38 Days and Counting
But on Elmer Street, patience is running thin for Moni Harris and her neighbors. Tents and a van have been their homes since early September. The debris on their street and in their yards is piled so high and so wide they had to pitch one of their tents partially on the road.
"It's been 38 days since Katrina hit. I've been writing it down," said Harris, whose house got ripped off its foundation. Its floors buckle, its ceilings collapsed, and the only way in is through a side window. Daylight from a gaping hole in the roof streams onto a moldy mess of upended furniture.
"This house was my mom's and dad's house," said Derek Pride, Sr., Harris's husband. "This house has been in the family since 1932." But Katrina has brought an ugly end to those seven decades of security and comfort. The house is totaled.

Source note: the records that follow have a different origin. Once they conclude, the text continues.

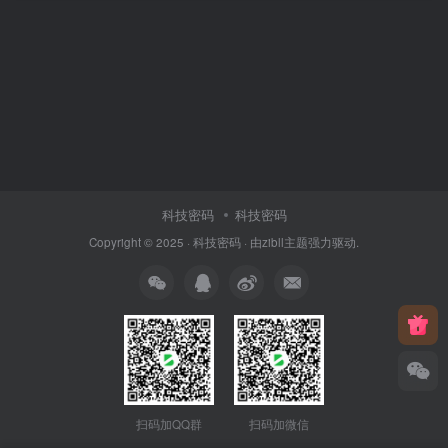
科技密码
科技密码
Copyright © 2025 ·
科技密码
· 由
zibll主题
强力驱动.
扫码加QQ群
扫码加微信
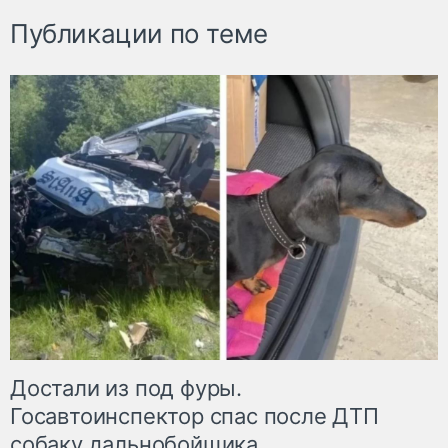
Публикации по теме
Достали из под фуры.
Госавтоинспектор спас после ДТП
собаку дальнобойщика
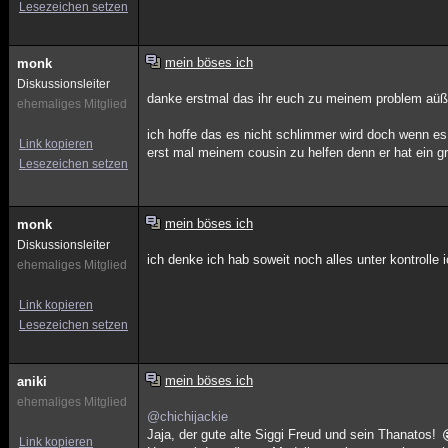
Lesezeichen setzen
mein böses ich
monk
Diskussionsleiter
danke erstmal das ihr euch zu meinem problem aüße
ehemaliges Mitglied
ich hoffe das es nicht schlimmer wird doch wenn es
Link kopieren
erst mal meinem cousin zu helfen denn er hat ein 
Lesezeichen setzen
mein böses ich
monk
Diskussionsleiter
ich denke ich hab soweit noch alles unter kontroll
ehemaliges Mitglied
Link kopieren
Lesezeichen setzen
mein böses ich
aniki
ehemaliges Mitglied
@chichijackie
Jaja, der gute alte Siggi Freud und sein Thanatos!
Link kopieren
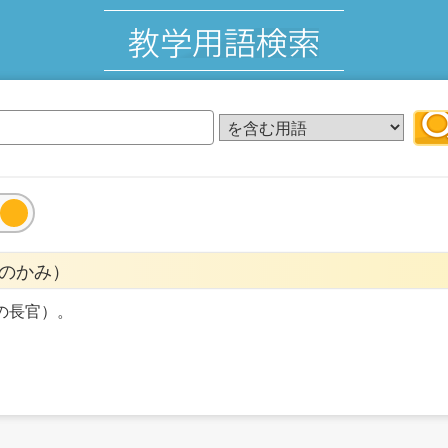
のかみ）
の長官）。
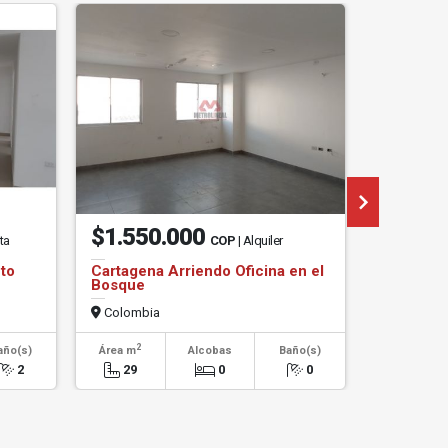
$1.550.000
$6.00
ta
COP
| Alquiler
to
Cartagena Arriendo Oficina en el
Cartagena
Bosque
Mamonal
Colombia
Colombi
2
2
año(s)
Área m
Alcobas
Baño(s)
Área m
2
29
0
0
105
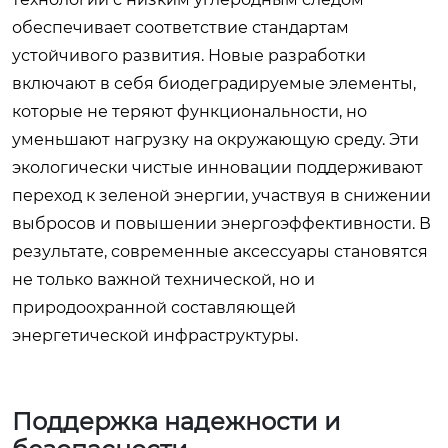
обеспечивает соответствие стандартам
устойчивого развития. Новые разработки
включают в себя биодеградируемые элементы,
которые не теряют функциональности, но
уменьшают нагрузку на окружающую среду. Эти
экологически чистые инновации поддерживают
переход к зеленой энергии, участвуя в снижении
выбросов и повышении энергоэффективности. В
результате, современные аксессуары становятся
не только важной технической, но и
природоохранной составляющей
энергетической инфраструктуры.
Поддержка надежности и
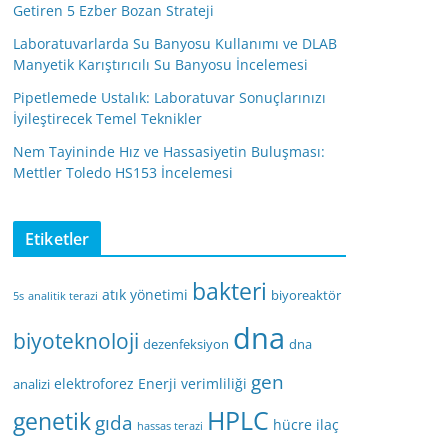
Getiren 5 Ezber Bozan Strateji
Laboratuvarlarda Su Banyosu Kullanımı ve DLAB
Manyetik Karıştırıcılı Su Banyosu İncelemesi
Pipetlemede Ustalık: Laboratuvar Sonuçlarınızı
İyileştirecek Temel Teknikler
Nem Tayininde Hız ve Hassasiyetin Buluşması:
Mettler Toledo HS153 İncelemesi
Etiketler
bakteri
atık yönetimi
biyoreaktör
5s
analitik terazi
dna
biyoteknoloji
dezenfeksiyon
dna
gen
elektroforez
Enerji verimliliği
analizi
HPLC
genetik
gıda
hücre
ilaç
hassas terazi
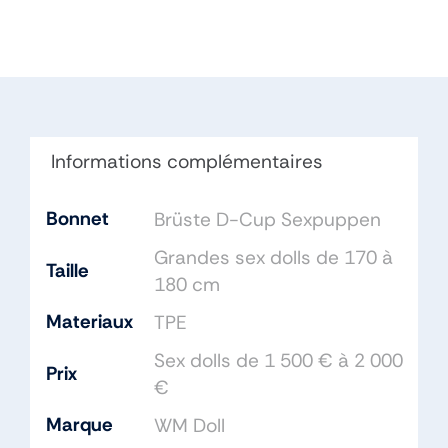
WM
Doll
175cm
Bonnet
D
TPE
Informations complémentaires
Bonnet
Brüste D-Cup Sexpuppen
Grandes sex dolls de 170 à
Taille
180 cm
Materiaux
TPE
Sex dolls de 1 500 € à 2 000
Prix
€
Marque
WM Doll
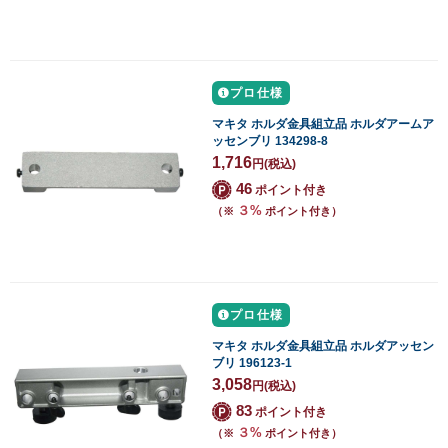
プロ仕様
マキタ ホルダ金具組立品 ホルダアームア
ッセンブリ 134298-8
1,716
円
(税込)
46
ポイント付き
３%
（※
ポイント付き）
プロ仕様
マキタ ホルダ金具組立品 ホルダアッセン
ブリ 196123-1
3,058
円
(税込)
83
ポイント付き
３%
（※
ポイント付き）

"It done happen," said Pride with quiet resignation. "But I want to rebuild." And a trailer would be one way to get a start.
Address Claimed
But when Harris went to FEMA to apply for one four days after the storm, she got some unpleasant news: Someone else had already claimed to live at her address.
"We're going to have to wait til they come down and figure out who's telling the truth," said Harris. "We have deeds to our property."
Deeds or no deeds, there is no telling when FEMA may deliver a trailer for Harris and her family, though the agency did come and mark the utility outlets in the yard. FEMA's backlog for Harrison County is enormous. As of Oct. 6, the agency had processed 8,447 applications for trailers in the county—with many more filed electronically and still uncounted—but had delivered only 2,115. And of those units, people had been able to move into just 664 of them.
"I just want somewhere to put my kids," said Kala Willis, whose tent was pitched halfway onto Elmer. One daughter has asthma, another a cold.
With winter around the corner, the prospect of a long way wait for decent shelter is already sending shivers down the spines of newly homeless people.
"Even if it gets down to 50, it feels like 30 when you're sleeping in a tent," said Dede Murray.